We have experienced a file corruption problem (that may
be similar to those reported by Guus Houtzager & James
Foris recently). Here are the details:
- 2.6.6 kernel.org kernel
- Software RAID 0 on two SATA drives
- XFS (versionnum [0x3184] = V4,ALIGN,DALIGN,DIRV2,EXTFLG)
% xfs_info /dev/md0
meta-data=/data isize=256 agcount=16, agsize=6942328
blks
= sectsz=512
data = bsize=4096 blocks=111077248,
imaxpct=25
= sunit=8 swidth=16 blks,
unwritten=1
naming =version 2 bsize=4096
log =internal bsize=4096 blocks=32768, version=1
= sectsz=512 sunit=0 blks
realtime =none extsz=65536 blocks=0, rtextents=0
%
- problem occurs both with and without noalign mount option
- Postgres 7.4.2 (only) on /dev/md0
- approx. 250 transactions per second
- problem occurs both with and without Postgres fsync option
The problem: with nearly 100% reproducibility, after a reboot one
or more (usually more) Postgres files (tables, indexes, log files)

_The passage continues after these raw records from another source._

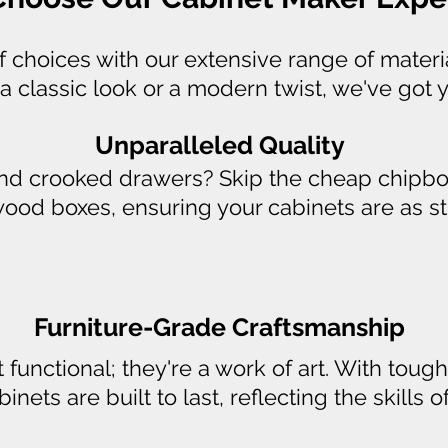
of choices with our extensive range of materi
a classic look or a modern twist, we've got 
Unparalleled Quality
and crooked drawers? Skip the cheap chipbo
ywood boxes, ensuring your cabinets are as stu
Furniture-Grade Craftsmanship
t functional; they're a work of art. With to
nets are built to last, reflecting the skills 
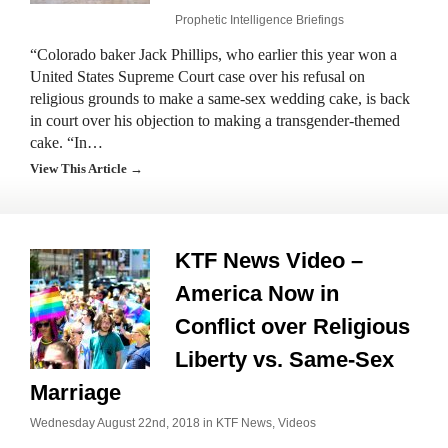
Prophetic Intelligence Briefings
“Colorado baker Jack Phillips, who earlier this year won a
United States Supreme Court case over his refusal on
religious grounds to make a same-sex wedding cake, is back
in court over his objection to making a transgender-themed
cake. “In…
View This Article →
KTF News Video –
America Now in
Conflict over Religious
Liberty vs. Same-Sex
Marriage
Wednesday August 22nd, 2018 in
KTF News
,
Videos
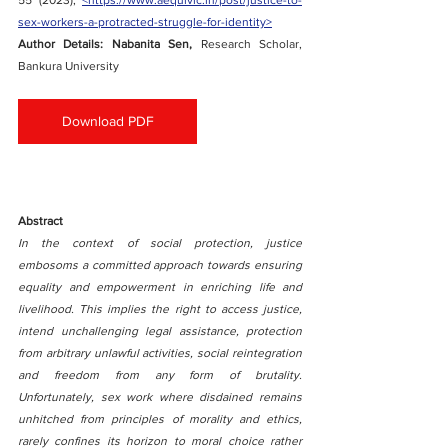
55 (2023), 
<https://www.aequivic.in/post/justice-to-
sex-workers-a-protracted-struggle-for-identity>
Author Details: Nabanita Sen, 
Research Scholar, 
Bankura University
Download PDF
Abstract
In the context of social protection, justice 
embosoms a committed approach towards ensuring 
equality and empowerment in enriching life and 
livelihood. This implies the right to access justice, 
intend unchallenging legal assistance, protection 
from arbitrary unlawful activities, social reintegration 
and freedom from any form of brutality. 
Unfortunately, sex work where disdained remains 
unhitched from principles of morality and ethics, 
rarely confines its horizon to moral choice rather 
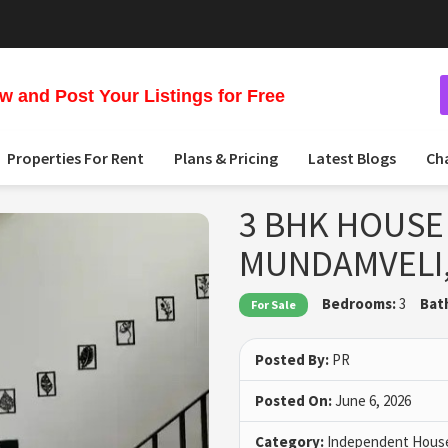
 and Post Your Listings for Free
Properties For Rent
Plans & Pricing
Latest Blogs
Ch
3 BHK HOUSE 
MUNDAMVELI
Bedrooms:
3
Bat
For Sale
Posted By:
PR
Posted On:
June 6, 2026
Category:
Independent House 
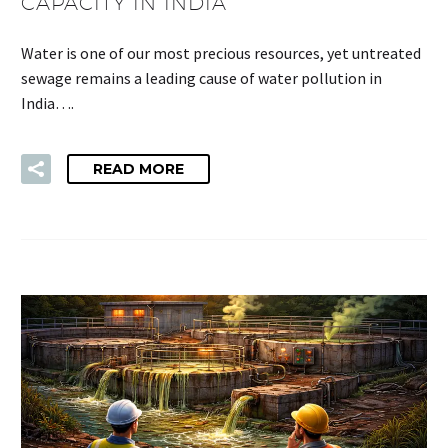
CAPACITY IN INDIA
Water is one of our most precious resources, yet untreated
sewage remains a leading cause of water pollution in
India….
READ MORE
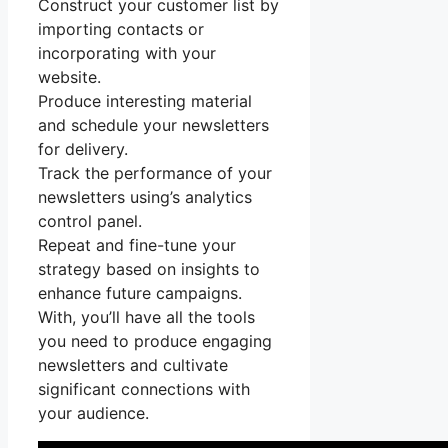
Construct your customer list by
importing contacts or
incorporating with your
website.
Produce interesting material
and schedule your newsletters
for delivery.
Track the performance of your
newsletters using’s analytics
control panel.
Repeat and fine-tune your
strategy based on insights to
enhance future campaigns.
With, you’ll have all the tools
you need to produce engaging
newsletters and cultivate
significant connections with
your audience.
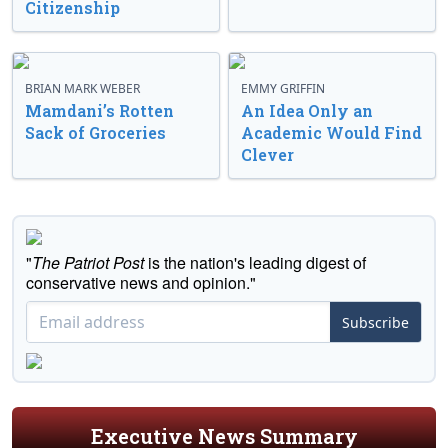
Citizenship
BRIAN MARK WEBER
EMMY GRIFFIN
Mamdani’s Rotten
An Idea Only an
Sack of Groceries
Academic Would Find
Clever
"
The Patriot Post
is the nation's leading digest of
conservative news and opinion."
Subscribe
Executive News Summary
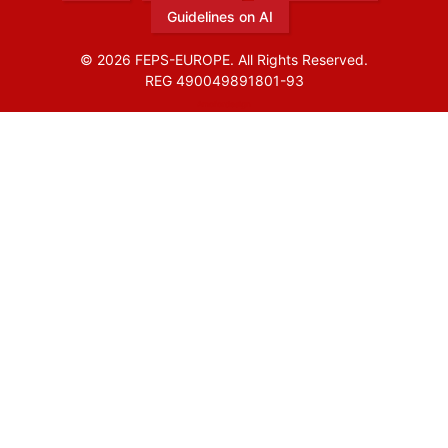
Guidelines on AI
© 2026 FEPS-EUROPE. All Rights Reserved.
REG 490049891801-93
Amofordesign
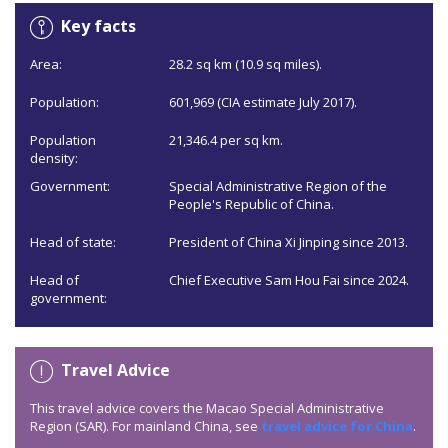
Key facts
Area:
28.2 sq km (10.9 sq miles).
Population:
601,969 (CIA estimate July 2017).
Population
21,346.4 per sq km.
density:
Government:
Special Administrative Region of the
People's Republic of China.
Head of state:
President of China Xi Jinping since 2013.
Head of
Chief Executive Sam Hou Fai since 2024.
government:
Travel Advice
This travel advice covers the Macao Special Administrative
Region (SAR). For mainland China, see
travel advice for China
.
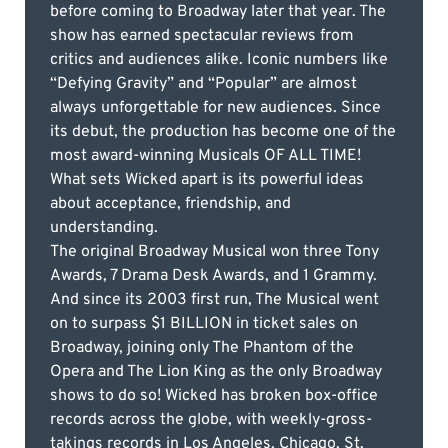
before coming to Broadway later that year. The
show has earned spectacular reviews from
critics and audiences alike. Iconic numbers like
“Defying Gravity” and “Popular” are almost
always unforgettable for new audiences. Since
its debut, the production has become one of the
most award-winning Musicals OF ALL TIME!
What sets Wicked apart is its powerful ideas
about acceptance, friendship, and
understanding.
The original Broadway Musical won three Tony
Awards, 7 Drama Desk Awards, and 1 Grammy.
And since its 2003 first run, The Musical went
on to surpass $1 BILLION in ticket sales on
Broadway, joining only The Phantom of the
Opera and The Lion King as the only Broadway
shows to do so! Wicked has broken box-office
records across the globe, with weekly-gross-
takings records in Los Angeles, Chicago, St.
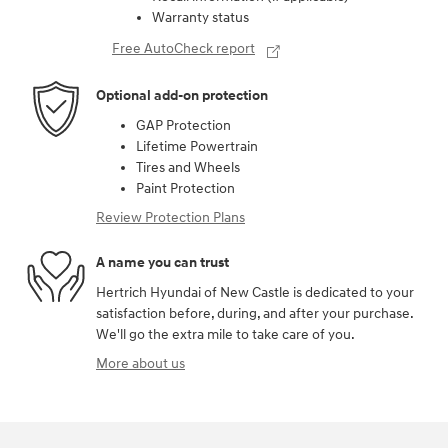
Warranty status
Free AutoCheck report
Optional add-on protection
GAP Protection
Lifetime Powertrain
Tires and Wheels
Paint Protection
Review Protection Plans
A name you can trust
Hertrich Hyundai of New Castle is dedicated to your
satisfaction before, during, and after your purchase.
We'll go the extra mile to take care of you.
More about us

are corrupt and/or missing. Errors are of the form: invalid
page header in table or index, page uninitialized, transaction log
file does not exist, corrupt table entries, OID invalid.
What we have tried:
- xfs_check reports no problems
- Neither ext3 nor JFS exhibit this problem (all else being equal)
- adding sync/sleep in shutdown scripts do not help the problem
What we have yet to try:
- explicit sunit=0 & swidth=0
- check whether simple umount/mount is sufficient to produce problem
Does anyone have any other ideas?
Thanks,
--Ian
|